Looking at Bulleit Rye you immediately notice it’s irresistibly rich, amber color. It explodes with flavors of cherry cola, fall bake spices, subtle oak and warming cinnamon. Mysterious notes from the deep south of Corsier Red Absinthe fill this cocktail with tarragon wrapped in citrus infused hibiscus. Then balanced off with bold cherries that have a trace of black cardamom. The first sip of this cocktail warms you up, the second sip fills you with fire, and with the third sip….well, all I can say is, ‘Gun Powder and Lead’.
- 2 oz Bulleit Rye
- .5 oz Corsair Red Absinthe
- 2 dashes Woodford Reserve Cherry Spiced Bitters
- .5 oz Cherry-Black Cardamom Shrub
- Lemon wedge
- Orange Twist
Lightly muddle lemon wedge in a beaker. Then combine all ingredients except Corsair Red Absinthe to the beaker. Add ice and stir well. Add Corsair Red Absinthe to chilled rocks glass. Roll glass around coating as much of the inside surface as possible. Pour out remaining absinthe. Fine strain cocktail into chilled glass.

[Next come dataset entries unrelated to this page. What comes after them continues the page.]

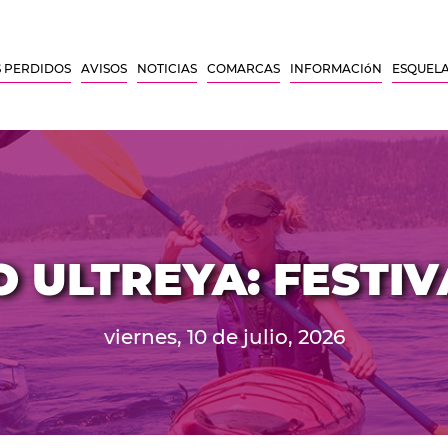
 PERDIDOS
AVISOS
NOTICIAS
COMARCAS
INFORMACIóN
ESQUEL
 ULTREYA: FESTIV
viernes, 10 de julio, 2026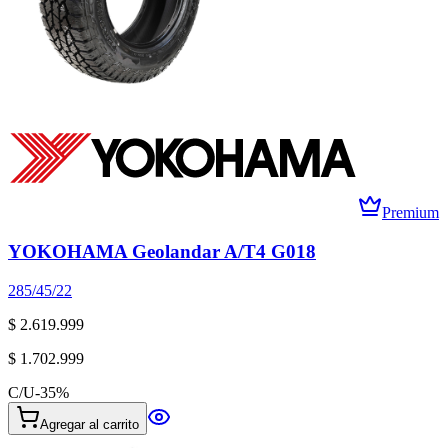
Premium
YOKOHAMA Geolandar A/T4 G018
285/45/22
$ 2.619.999
$ 1.702.999
C/U
-
35
%
Agregar al carrito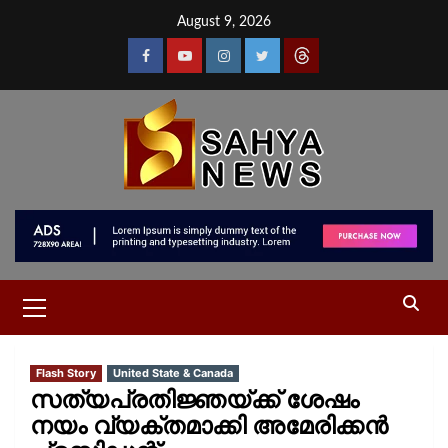
August 9, 2026
Flash Story
United State & Canada
സത്യപ്രതിജ്ഞയ്ക്ക് ശേഷം
നയം വ്യക്തമാക്കി അമേരിക്കൻ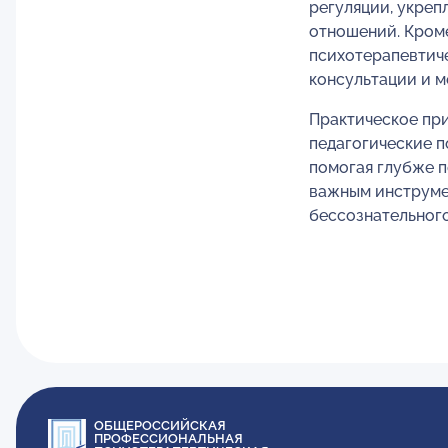
регуляции, укре
отношений. Кроме
психотерапевтич
консультации и м
Практическое при
педагогические п
помогая глубже п
важным инструме
бессознательного
ОБЩЕРОССИЙСКАЯ
ПРОФЕССИОНАЛЬНАЯ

Garnish with an orange twist.
Cherry-Black Cardamom Shrub
- 5 cups cherries halved and pitted
- 2.5 cups sugar
- 2.5 cups orange blossom honey
- 1/3 cup apple cider vinegar
- 1 stick of cinnamon
- 8 black cardamom seeds
Wash cherries. Cut in half and pit each cherry. Combine cherries, sugar and honey in a bowl. Stir all ingredients lightly muddling berries. Place bowl in the refrigerator. Let sit for 48 hours – making sure to stir three or four times a day. Add vinegar, black cardamom seeds, and a stick of cinnamon. Let sit in the refrigerator for 5-7 days. Again stirring at least once a day. Fine strain into an airtight container.